Some of the lines below need repeating. Reproduce exactly those between the lines holding "E-Mail-Adresse (309, 1365)" and "[Vyhledat podle Stav] (1317, 573)", inclusive.

Data extract |

──────────────────────────────

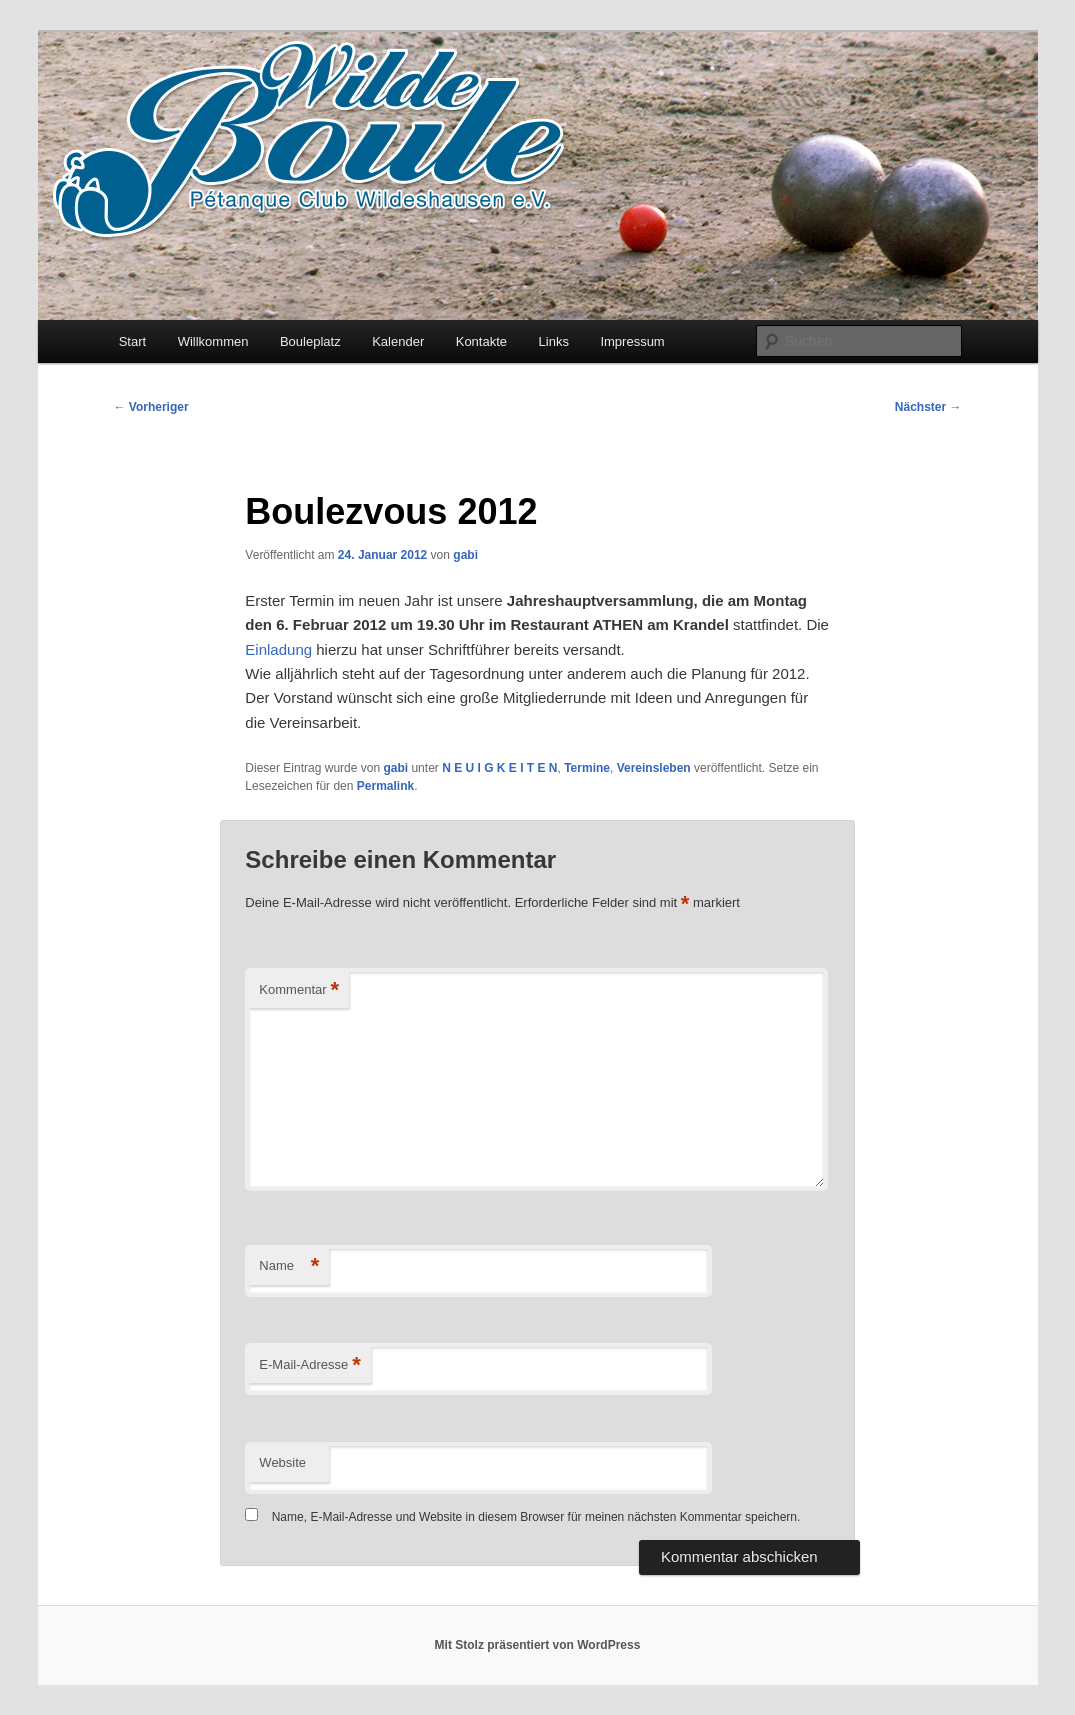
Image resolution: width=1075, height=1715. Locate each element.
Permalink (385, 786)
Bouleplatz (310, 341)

──────────────────────────────

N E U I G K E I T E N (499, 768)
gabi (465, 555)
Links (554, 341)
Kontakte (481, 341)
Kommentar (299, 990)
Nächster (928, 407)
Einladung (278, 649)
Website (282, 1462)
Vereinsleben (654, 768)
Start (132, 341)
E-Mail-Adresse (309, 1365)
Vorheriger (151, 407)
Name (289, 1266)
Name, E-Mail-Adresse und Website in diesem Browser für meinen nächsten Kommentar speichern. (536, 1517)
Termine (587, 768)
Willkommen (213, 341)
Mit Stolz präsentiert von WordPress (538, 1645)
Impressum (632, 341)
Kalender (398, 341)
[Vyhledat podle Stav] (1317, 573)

──────────────────────────────

Output for this task |
E-Mail-Adresse (309, 1365)
Vorheriger (151, 407)
Name (289, 1266)
Name, E-Mail-Adresse und Website in diesem Browser für meinen nächsten Kommentar speichern. (536, 1517)
Termine (587, 768)
Willkommen (213, 341)
Mit Stolz präsentiert von WordPress (538, 1645)
Impressum (632, 341)
Kalender (398, 341)
[Vyhledat podle Stav] (1317, 573)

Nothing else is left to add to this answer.